Brief: The lines from the start of the data through the line containing "wachs­tum beschleu­ni­gen mit bio­" are to be reproduced exactly, both ends included.

Provided information:

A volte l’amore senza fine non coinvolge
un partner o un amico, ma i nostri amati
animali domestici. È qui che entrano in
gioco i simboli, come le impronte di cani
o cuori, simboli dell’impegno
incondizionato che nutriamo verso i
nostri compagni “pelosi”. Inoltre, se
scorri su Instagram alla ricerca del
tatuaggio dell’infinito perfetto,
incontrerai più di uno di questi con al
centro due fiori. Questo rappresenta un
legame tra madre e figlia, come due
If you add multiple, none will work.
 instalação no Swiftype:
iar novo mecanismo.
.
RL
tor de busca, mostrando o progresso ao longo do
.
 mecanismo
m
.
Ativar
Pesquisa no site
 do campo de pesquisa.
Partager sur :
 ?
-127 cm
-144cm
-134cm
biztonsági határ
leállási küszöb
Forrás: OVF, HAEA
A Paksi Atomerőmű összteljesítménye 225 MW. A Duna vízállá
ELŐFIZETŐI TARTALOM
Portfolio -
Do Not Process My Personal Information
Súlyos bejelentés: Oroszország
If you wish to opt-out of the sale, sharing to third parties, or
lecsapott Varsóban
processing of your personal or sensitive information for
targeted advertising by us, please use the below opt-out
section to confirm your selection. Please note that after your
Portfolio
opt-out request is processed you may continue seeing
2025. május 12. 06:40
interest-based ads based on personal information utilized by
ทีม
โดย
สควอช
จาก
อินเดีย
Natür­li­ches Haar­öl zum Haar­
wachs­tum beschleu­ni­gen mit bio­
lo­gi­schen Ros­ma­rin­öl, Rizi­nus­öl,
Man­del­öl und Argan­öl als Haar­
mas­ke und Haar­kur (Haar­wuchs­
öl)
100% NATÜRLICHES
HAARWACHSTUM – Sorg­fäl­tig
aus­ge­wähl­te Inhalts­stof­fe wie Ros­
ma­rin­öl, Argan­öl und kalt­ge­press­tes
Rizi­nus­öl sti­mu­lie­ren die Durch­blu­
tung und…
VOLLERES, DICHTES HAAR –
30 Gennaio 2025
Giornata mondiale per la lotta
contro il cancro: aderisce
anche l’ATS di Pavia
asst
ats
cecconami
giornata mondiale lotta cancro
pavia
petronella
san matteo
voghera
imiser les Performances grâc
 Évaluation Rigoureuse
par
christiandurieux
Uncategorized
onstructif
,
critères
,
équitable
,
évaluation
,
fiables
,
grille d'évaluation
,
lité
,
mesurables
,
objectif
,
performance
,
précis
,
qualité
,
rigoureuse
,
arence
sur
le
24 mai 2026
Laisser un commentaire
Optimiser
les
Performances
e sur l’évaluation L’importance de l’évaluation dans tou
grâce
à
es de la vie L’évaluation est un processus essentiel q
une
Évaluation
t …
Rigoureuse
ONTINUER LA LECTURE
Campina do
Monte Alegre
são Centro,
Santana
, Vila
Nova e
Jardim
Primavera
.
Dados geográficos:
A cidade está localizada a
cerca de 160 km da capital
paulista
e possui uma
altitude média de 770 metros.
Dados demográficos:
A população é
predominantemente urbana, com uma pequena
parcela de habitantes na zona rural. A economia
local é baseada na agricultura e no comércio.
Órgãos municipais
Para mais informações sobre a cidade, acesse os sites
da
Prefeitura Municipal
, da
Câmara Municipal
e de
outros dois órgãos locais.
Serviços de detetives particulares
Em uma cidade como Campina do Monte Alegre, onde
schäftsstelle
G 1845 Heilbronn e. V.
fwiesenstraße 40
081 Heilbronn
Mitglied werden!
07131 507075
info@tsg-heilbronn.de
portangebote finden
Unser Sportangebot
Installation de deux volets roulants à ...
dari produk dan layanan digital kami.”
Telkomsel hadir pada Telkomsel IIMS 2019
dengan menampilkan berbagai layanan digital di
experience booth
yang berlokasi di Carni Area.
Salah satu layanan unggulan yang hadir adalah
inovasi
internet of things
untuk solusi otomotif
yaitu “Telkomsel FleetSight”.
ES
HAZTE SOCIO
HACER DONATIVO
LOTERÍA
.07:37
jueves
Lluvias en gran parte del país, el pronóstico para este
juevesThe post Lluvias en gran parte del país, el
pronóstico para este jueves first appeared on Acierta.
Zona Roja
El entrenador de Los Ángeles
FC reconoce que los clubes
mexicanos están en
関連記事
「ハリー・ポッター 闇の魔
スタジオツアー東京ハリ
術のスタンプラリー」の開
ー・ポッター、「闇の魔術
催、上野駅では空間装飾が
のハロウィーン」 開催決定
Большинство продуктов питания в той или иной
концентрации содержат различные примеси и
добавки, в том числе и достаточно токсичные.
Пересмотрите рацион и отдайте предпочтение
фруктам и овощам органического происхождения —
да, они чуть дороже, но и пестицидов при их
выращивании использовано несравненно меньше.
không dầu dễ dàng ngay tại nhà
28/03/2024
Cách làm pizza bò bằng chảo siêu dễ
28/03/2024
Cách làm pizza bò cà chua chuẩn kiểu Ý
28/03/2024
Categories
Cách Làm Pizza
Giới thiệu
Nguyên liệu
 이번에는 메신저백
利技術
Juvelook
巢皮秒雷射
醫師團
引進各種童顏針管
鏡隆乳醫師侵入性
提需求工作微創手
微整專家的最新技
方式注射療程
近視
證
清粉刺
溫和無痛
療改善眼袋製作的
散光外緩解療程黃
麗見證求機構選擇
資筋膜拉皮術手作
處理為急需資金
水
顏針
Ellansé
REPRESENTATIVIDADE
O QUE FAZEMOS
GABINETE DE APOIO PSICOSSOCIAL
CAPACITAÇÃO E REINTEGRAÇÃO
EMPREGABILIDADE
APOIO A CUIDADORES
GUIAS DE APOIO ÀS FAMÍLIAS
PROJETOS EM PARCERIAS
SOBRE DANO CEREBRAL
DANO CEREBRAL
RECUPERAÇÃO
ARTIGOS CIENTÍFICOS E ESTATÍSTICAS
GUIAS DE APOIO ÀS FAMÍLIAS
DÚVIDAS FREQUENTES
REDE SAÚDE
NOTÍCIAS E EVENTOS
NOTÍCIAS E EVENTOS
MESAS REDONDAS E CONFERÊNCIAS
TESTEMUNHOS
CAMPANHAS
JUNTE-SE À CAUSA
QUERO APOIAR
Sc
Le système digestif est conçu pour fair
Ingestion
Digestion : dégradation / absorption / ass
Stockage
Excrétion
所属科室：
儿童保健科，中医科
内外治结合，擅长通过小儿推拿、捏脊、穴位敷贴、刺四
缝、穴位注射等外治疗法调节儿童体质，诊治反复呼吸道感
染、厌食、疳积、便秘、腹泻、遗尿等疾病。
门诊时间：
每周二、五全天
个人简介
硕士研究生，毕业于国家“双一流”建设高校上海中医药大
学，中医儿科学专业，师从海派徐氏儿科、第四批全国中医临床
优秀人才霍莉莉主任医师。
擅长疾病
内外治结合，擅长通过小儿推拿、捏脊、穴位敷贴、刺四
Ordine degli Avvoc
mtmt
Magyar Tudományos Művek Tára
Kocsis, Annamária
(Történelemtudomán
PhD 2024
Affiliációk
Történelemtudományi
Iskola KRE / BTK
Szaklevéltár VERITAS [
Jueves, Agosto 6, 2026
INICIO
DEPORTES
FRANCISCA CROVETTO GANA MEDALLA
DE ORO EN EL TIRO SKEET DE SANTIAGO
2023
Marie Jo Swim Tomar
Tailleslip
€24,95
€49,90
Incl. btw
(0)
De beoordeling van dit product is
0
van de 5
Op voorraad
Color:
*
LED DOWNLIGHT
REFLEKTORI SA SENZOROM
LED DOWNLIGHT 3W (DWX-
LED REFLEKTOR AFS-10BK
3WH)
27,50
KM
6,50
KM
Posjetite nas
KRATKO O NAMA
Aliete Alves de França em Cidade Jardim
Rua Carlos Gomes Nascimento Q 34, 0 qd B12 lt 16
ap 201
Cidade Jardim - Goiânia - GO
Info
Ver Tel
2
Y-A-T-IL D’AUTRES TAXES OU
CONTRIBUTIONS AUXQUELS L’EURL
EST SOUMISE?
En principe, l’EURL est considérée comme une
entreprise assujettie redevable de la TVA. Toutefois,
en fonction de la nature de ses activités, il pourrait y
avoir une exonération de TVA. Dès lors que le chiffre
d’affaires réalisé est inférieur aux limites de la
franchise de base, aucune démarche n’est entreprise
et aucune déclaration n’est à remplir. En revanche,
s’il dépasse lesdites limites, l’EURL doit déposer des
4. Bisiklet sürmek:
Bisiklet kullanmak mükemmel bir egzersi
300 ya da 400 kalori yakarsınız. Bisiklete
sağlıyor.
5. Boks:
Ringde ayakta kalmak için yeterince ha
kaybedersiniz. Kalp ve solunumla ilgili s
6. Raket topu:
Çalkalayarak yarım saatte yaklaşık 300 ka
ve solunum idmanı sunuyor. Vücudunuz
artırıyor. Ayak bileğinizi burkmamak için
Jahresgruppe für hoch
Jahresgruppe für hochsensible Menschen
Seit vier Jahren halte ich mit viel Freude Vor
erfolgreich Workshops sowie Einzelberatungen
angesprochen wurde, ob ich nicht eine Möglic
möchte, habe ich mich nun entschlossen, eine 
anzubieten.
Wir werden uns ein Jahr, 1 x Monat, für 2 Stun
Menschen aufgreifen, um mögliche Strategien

Answer area:
A volte l’amore senza fine non coinvolge
un partner o un amico, ma i nostri amati
animali domestici. È qui che entrano in
gioco i simboli, come le impronte di cani
o cuori, simboli dell’impegno
incondizionato che nutriamo verso i
nostri compagni “pelosi”. Inoltre, se
scorri su Instagram alla ricerca del
tatuaggio dell’infinito perfetto,
incontrerai più di uno di questi con al
centro due fiori. Questo rappresenta un
legame tra madre e figlia, come due
If you add multiple, none will work.
 instalação no Swiftype:
iar novo mecanismo.
.
RL
tor de busca, mostrando o progresso ao longo do
.
 mecanismo
m
.
Ativar
Pesquisa no site
 do campo de pesquisa.
Partager sur :
 ?
-127 cm
-144cm
-134cm
biztonsági határ
leállási küszöb
Forrás: OVF, HAEA
A Paksi Atomerőmű összteljesítménye 225 MW. A Duna vízállá
ELŐFIZETŐI TARTALOM
Portfolio -
Do Not Process My Personal Information
Súlyos bejelentés: Oroszország
If you wish to opt-out of the sale, sharing to third parties, or
lecsapott Varsóban
processing of your personal or sensitive information for
targeted advertising by us, please use the below opt-out
section to confirm your selection. Please note that after your
Portfolio
opt-out request is processed you may continue seeing
2025. május 12. 06:40
interest-based ads based on personal information utilized by
ทีม
โดย
สควอช
จาก
อินเดีย
Natür­li­ches Haar­öl zum Haar­
wachs­tum beschleu­ni­gen mit bio­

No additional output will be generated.